Hatırlayın…
İmralı-Oslo,Kandil-Habur eksenindeki görüşmelerle başlayan, Apo katilinin de dolaylı yollardan dahil olduğu AKP-HDP ittifakıyla yürütülen ve Dolmabahçe Mutabakatıyla geliştirilen Çözüm Süreci vardı.
Amaç PKK’ya silah bıraktırmak, teröristlerin ülke dışına çıkmasını sağlamaktı.
Andımız da işte o süreçte, 8 Ekim 2013’de yasaklandı, bir taviz, iyi niyet olarak kullanıldı
Geçen aylarda ise, Danıştay kararıyla yeniden okullarda okutulması sağlandı. Ancak bunun için yönetmeliğin değişmesi gerekiyordu. Milli Eğitim Bakanlığı karara direniyordu.
Bunu kırmak için İYİ Parti tarafından bu konuda önerge verildi ama AKP, HDP’nin ret, MHP’nin çekimser oylarıyla reddedildi.
Şimdi ne olacak?..
Çocukların, atalarımızın, yani hepimizin Cumhuriyet döneminden bu yana her sabah söyledikleri ‘Türküm, doğruyum, çalışkanım’ diye başlayan, ‘varlığım Türk varlığına armağan olsun. Ne mutlu Türküm diyene” diye biten, vatanını, milletini sevme duygusu, saygı, sevgiyi, ahlaklı ve erdemli olmayı, Atatürk’ün yolundan gitmeyi öğütleyen sözleri söylemeyecekler.
Böylece çözüm sürecine adeta geri döndük.
Bunu hissettik.
Bir farkla…Devlet Bahçeli’nin MHP’si de bu sürece artık ortaktır.

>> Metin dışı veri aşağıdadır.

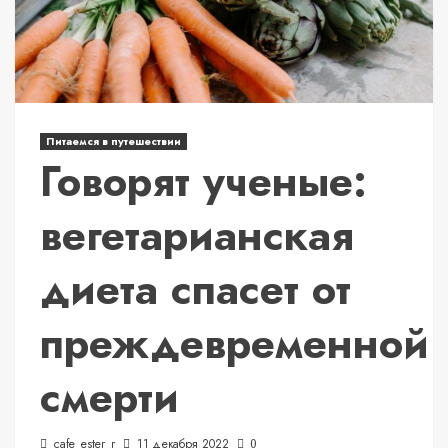
Питаемся в путешествии
Говорят ученые:
вегетарианская
диета спасет от
преждевременной
смерти
cafe_ester_r
11 декабря 2022
0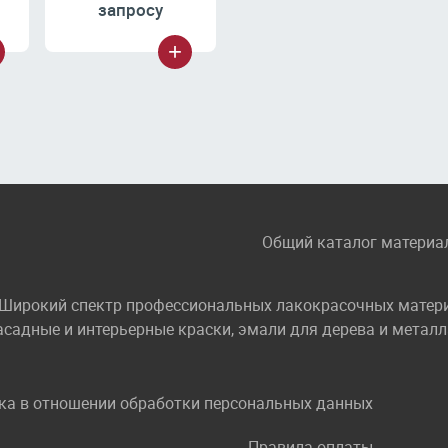
запросу
Общий каталог материа
Широкий спектр профессиональных лакокрасочных материа
садные и интерьерные краски, эмали для дерева и металл
ка в отношении обработки персональных данных
Правила оплаты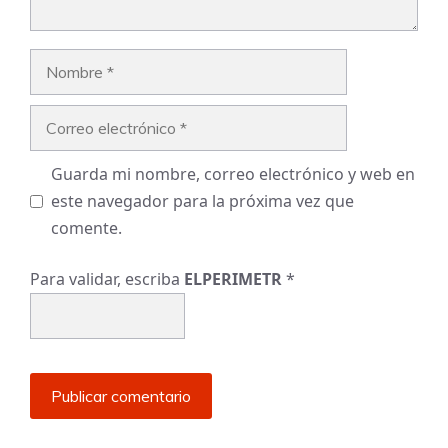
Nombre
Correo
electrónico
Guarda mi nombre, correo electrónico y web en
este navegador para la próxima vez que
comente.
Para validar, escriba
ELPERIMETR
*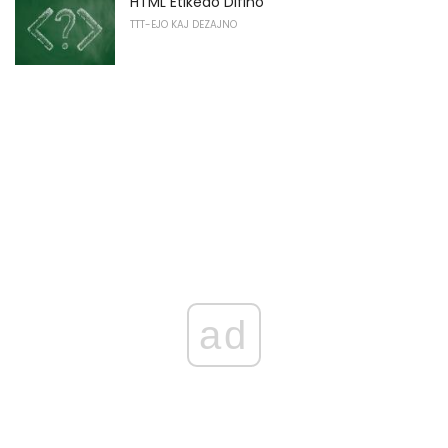
HTML Etikedo Difino
TTT-EJO KAJ DEZAJNO
ad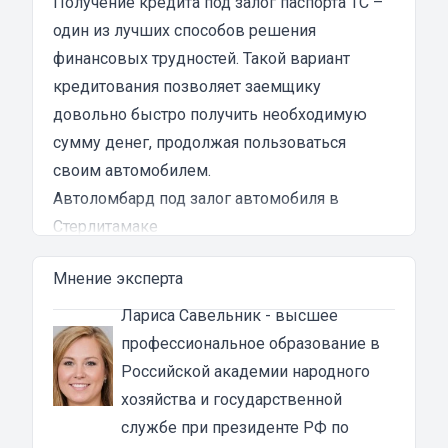
Получение кредита под залог паспорта ТС –
клиентоориентированности я там не встретил.
один из лучших способов решения
Разочарование и раздражение - это все, что я
финансовых трудностей. Такой вариант
испытал в результате этого кредита...
кредитования позволяет заемщику
довольно быстро получить необходимую
сумму денег, продолжая пользоваться
своим автомобилем.
Автоломбард под залог автомобиля в
Стерлитамаке
Автоломбард представляет собой кредитное
Мнение эксперта
учреждение, которое выдает денежные
ссуды под залог паспорта ТС или самого
Лариса Савельник
- высшее
автомобиля. В роли актива в таком
профессиональное образование в
ломбарде выступает ТС. Сумма автозайма
Российской академии народного
зависит от марки, модели и возраста
хозяйства и государственной
автотранспорта. В каждом случае она
службе при президенте РФ по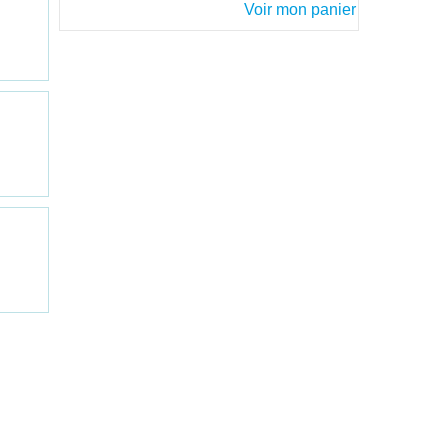
Voir mon panier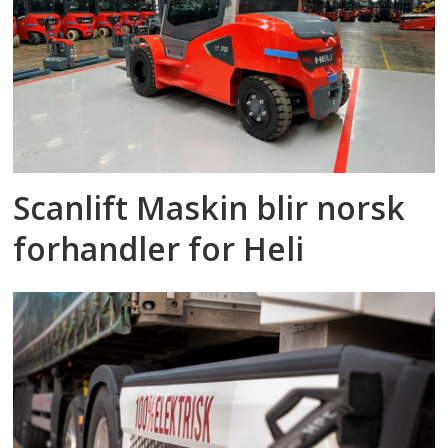
Scanlift Maskin blir norsk
forhandler for Heli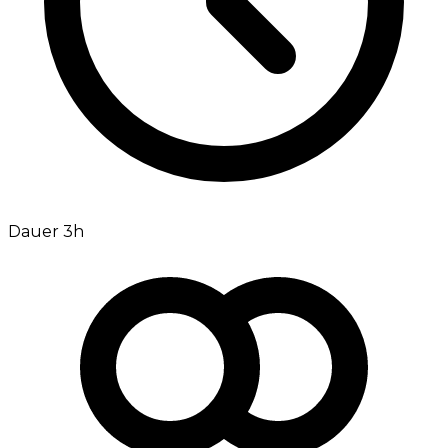
Dauer 3h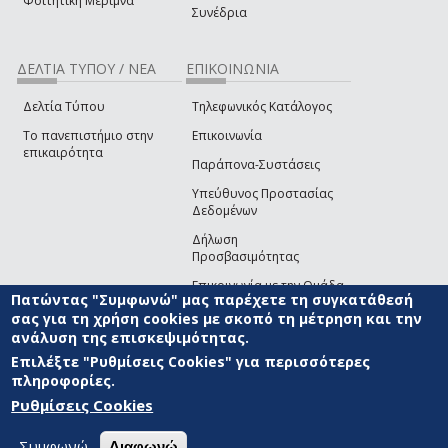
Φοιτητική Μέριμνα
Συνέδρια
ΔΕΛΤΙΑ ΤΥΠΟΥ / ΝΕΑ
ΕΠΙΚΟΙΝΩΝΙΑ
Δελτία Τύπου
Τηλεφωνικός Κατάλογος
Το πανεπιστήμιο στην
Επικοινωνία
επικαιρότητα
Παράπονα-Συστάσεις
Υπεύθυνος Προστασίας
Δεδομένων
Δήλωση
Προσβασιμότητας
Επικοινωνία με την Ομάδα
Πατώντας "Συμφωνώ" μας παρέχετε τη συγκατάθεσή
Ανάπτυξης του site
(link sends e-mail)
σας για τη χρήση cookies με σκοπό τη μέτρηση και την
ανάλυση της επισκεψιμότητας.
© ΠΑΝΕΠΙΣΤΗΜΙΟ ΑΙΓΑΙΟΥ
ΟΡΟΙ ΧΡΗΣΗΣ
ΠΟΛΙΤΙΚΗ COOKIES
ΟΜΑΔΑ
ΑΝΑΠΤΥΞΗΣ
Επιλέξτε "Ρυθμίσεις Cookies" για περισσότερες
πληροφορίες.
Ρυθμίσεις Cookies
Συμφωνώ
Διαφωνώ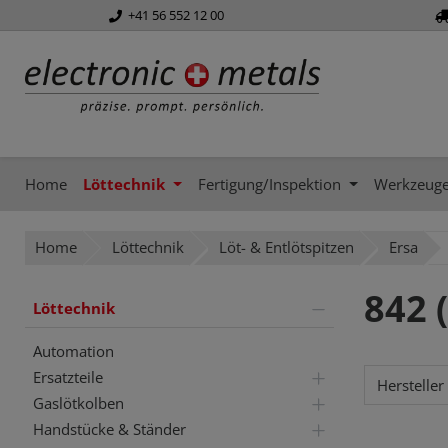
+41 56 552 12 00
springen
Zur Hauptnavigation springen
Home
Löttechnik
Fertigung/Inspektion
Werkzeug
Home
Löttechnik
Löt- & Entlötspitzen
Ersa
842 
Löttechnik
Automation
Ersatzteile
Hersteller
Gaslötkolben
Handstücke & Ständer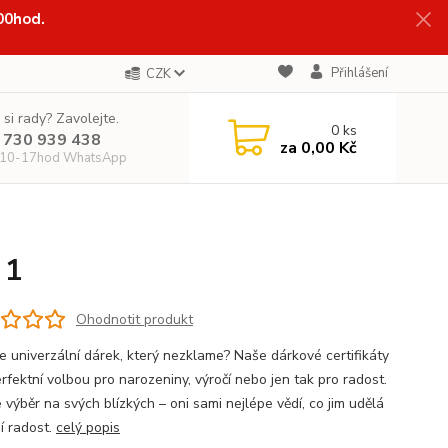
:00hod.
Přihlášení
CZK
 si rady? Zavolejte.
0
ks
 730 939 438
za
0,00 Kč
 10-17hod WhatsApp
 1
Ohodnotit produkt
e univerzální dárek, který nezklame? Naše dárkové certifikáty
rfektní volbou pro narozeniny, výročí nebo jen tak pro radost.
 výběr na svých blízkých – oni sami nejlépe vědí, co jim udělá
í radost.
celý popis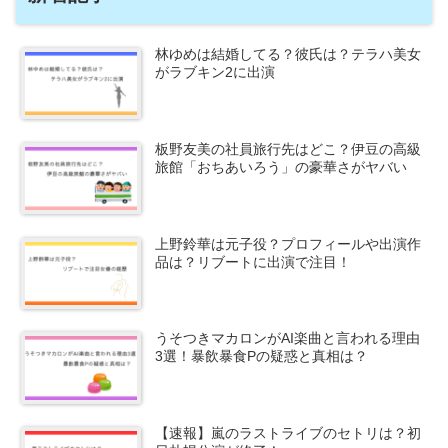
林ゆめは結婚してる？彼氏は？テラハ美女
がラブキン2に出演
板野友美の社員旅行先はどこ？伊豆の高級
旅館「おちあいろう」の豪華さがヤバい
上野鈴華は元子役？プロフィールや出演作
品は？リブートに出演で注目！
うそつきマカロンがAI楽曲と言われる理由
3選！暴飲暴食Pの疑惑と真相は？
【速報】嵐のラストライブのセトリは？初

Andımız, İstiklal Marşı, bayrak, ezan ve toprak kadar değerlidir.
Kırmızı çizgimizdir.
Kırmızı çizgimizdir.
Öyle değil mi ülkücü, milliyetçi, muhafazakar arkadaşlar?..
Öyleyse…
Öyleyse…
Hala bu partinin milliyetçi, hareketli ve parti olduğuna inanıyor musunuz?